One of the hardest things to conquer is the unknown; this is no different when it comes to personal training. In looking for the best trainer for you, it may not always be the one who has the most Instagram followers, the most certifications, or the one who has been a pro athlete. Often, the best trainers tend to be the neurotic fitness addicts who want to make the people around them become the best they can be.

With that in mind, here are 3 quick tips to look for in finding the right personal trainer:

1) Certification

The first thing to look for in a trainer is that they are nationally certified through a credited association. Some certifying organizations to look for are the CSCS, ACSM, NASM, and ACE, all of which are nationally recognized and require trainers to keep gathering continuing education units. Much like a driver’s license, a training certification will also expire. Every 2-to-4 years, trainers are supposed to get continuing education units toward keeping their certification valid. Most are good with keeping their standards high, but others never do continue to learn and get better. The fitness industry is a fast changing organism, and if your trainer does not stay up on current trends, it will pass them by. Make sure they have continued to learn, and find out if they are currently certified.

2) “Walking the Walk”

The second thing to look for in a trainer is that they practice what they preach. Most trainers “talk the talk,” but do they also “walk the walk”? What I mean by this is simple; if a trainer says that they do something, can they and do they actually do it themselves? Personally, I feel that if I cannot do an exercise, how can I expect a client to perform that exercise? A golden rule I follow is that safety is paramount; I do not teach something I myself cannot do, or that I do not feel comfortable doing for my client.

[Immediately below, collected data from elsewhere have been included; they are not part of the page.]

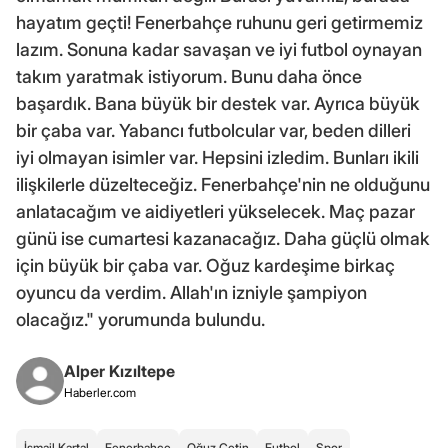
hayatım geçti! Fenerbahçe ruhunu geri getirmemiz
lazım. Sonuna kadar savaşan ve iyi futbol oynayan
takım yaratmak istiyorum. Bunu daha önce
başardık. Bana büyük bir destek var. Ayrıca büyük
bir çaba var. Yabancı futbolcular var, beden dilleri
iyi olmayan isimler var. Hepsini izledim. Bunları ikili
ilişkilerle düzelteceğiz. Fenerbahçe'nin ne olduğunu
anlatacağım ve aidiyetleri yükselecek. Maç pazar
günü ise cumartesi kazanacağız. Daha güçlü olmak
için büyük bir çaba var. Oğuz kardeşime birkaç
oyuncu da verdim. Allah'ın izniyle şampiyon
olacağız." yorumunda bulundu.
Alper Kızıltepe
Haberler.com
İsmail Kartal
Fenerbahçe
Oğuz Çetin
Futbol
Spor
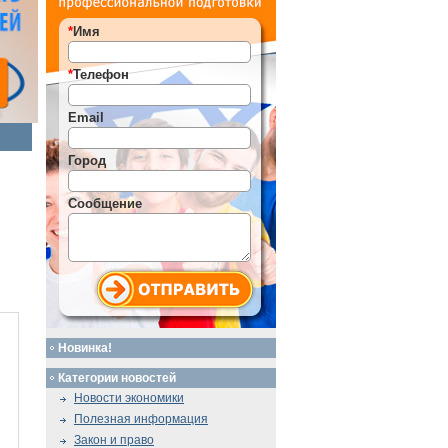
*
Имя
*
Телефон
Email
Город
Сообщение
Новинка!
Категории новостей
Новости экономики
Полезная информация
Закон и право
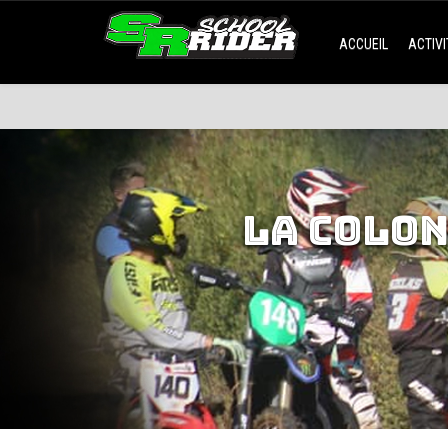
ACCUEIL
ACTIV
LA COLON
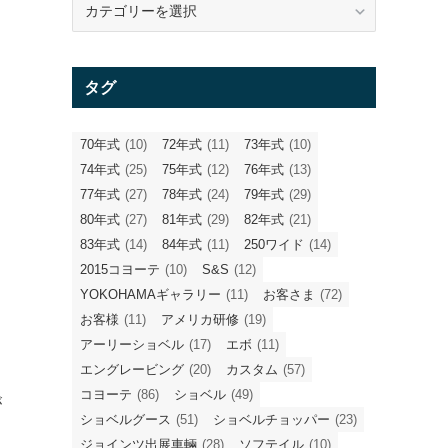
テ
ゴ
リ
タグ
ー
70年式
(10)
72年式
(11)
73年式
(10)
74年式
(25)
75年式
(12)
76年式
(13)
77年式
(27)
78年式
(24)
79年式
(29)
80年式
(27)
81年式
(29)
82年式
(21)
83年式
(14)
84年式
(11)
250ワイド
(14)
2015コヨーテ
(10)
S&S
(12)
YOKOHAMAギャラリー
(11)
お客さま
(72)
お客様
(11)
アメリカ研修
(19)
アーリーショベル
(17)
エボ
(11)
エングレービング
(20)
カスタム
(57)
コヨーテ
(86)
ショベル
(49)
が
ショベルグース
(51)
ショベルチョッパー
(23)
ジョインツ出展車輛
(28)
ソフテイル
(10)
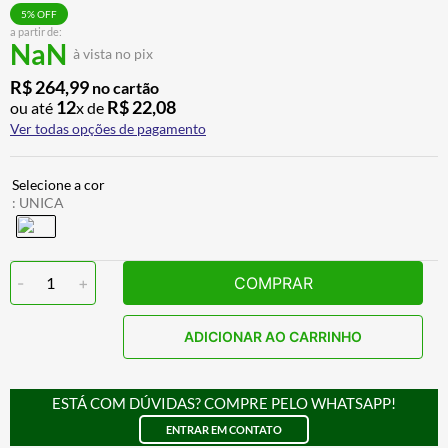
ALPINESTAR
7
º
5
% OFF
a partir de:
NaN
AIROH
8
º
à vista no pix
CALÇA
9
º
R$
264
,
99
no cartão
12
R$
22
,
08
ou até
x de
BOTAS
10
º
Ver todas opções de pagamento
:
UNICA
-
1
+
COMPRAR
ADICIONAR AO CARRINHO
ESTÁ COM DÚVIDAS? COMPRE PELO WHATSAPP!
ENTRAR EM CONTATO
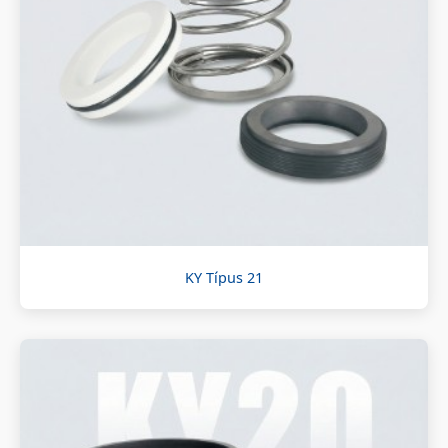
KY Típus 21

3) Goal setting and tracking

The third item to look for in a trainer is whether they keep track of your workouts and goals. I always try to set time to do measurements for a client, although it can be hard to get measurements and goals set when clients are late. I still keep track of the workouts, but I hate taking away from their sessions so that gets pushed back. That said, part of this responsibility falls on you as a client. Ultimately, though, if you have a trainer who doesn’t do these things, they should, or you should ask them to. You have to have a plan in order to succeed, and your trainer is an important part of that plan.

Now that you have these tips, it’s important that you don’t be fooled my flashy sales tactics or the illusion of grandeur. If a trainer withholds info on how to be successful, it may mean they may not be able to help you. The person who has the knowledge, takes you through a step-by-step plan and doesn’t have any fitness secrets is someone to look for, and one I would recommend training with.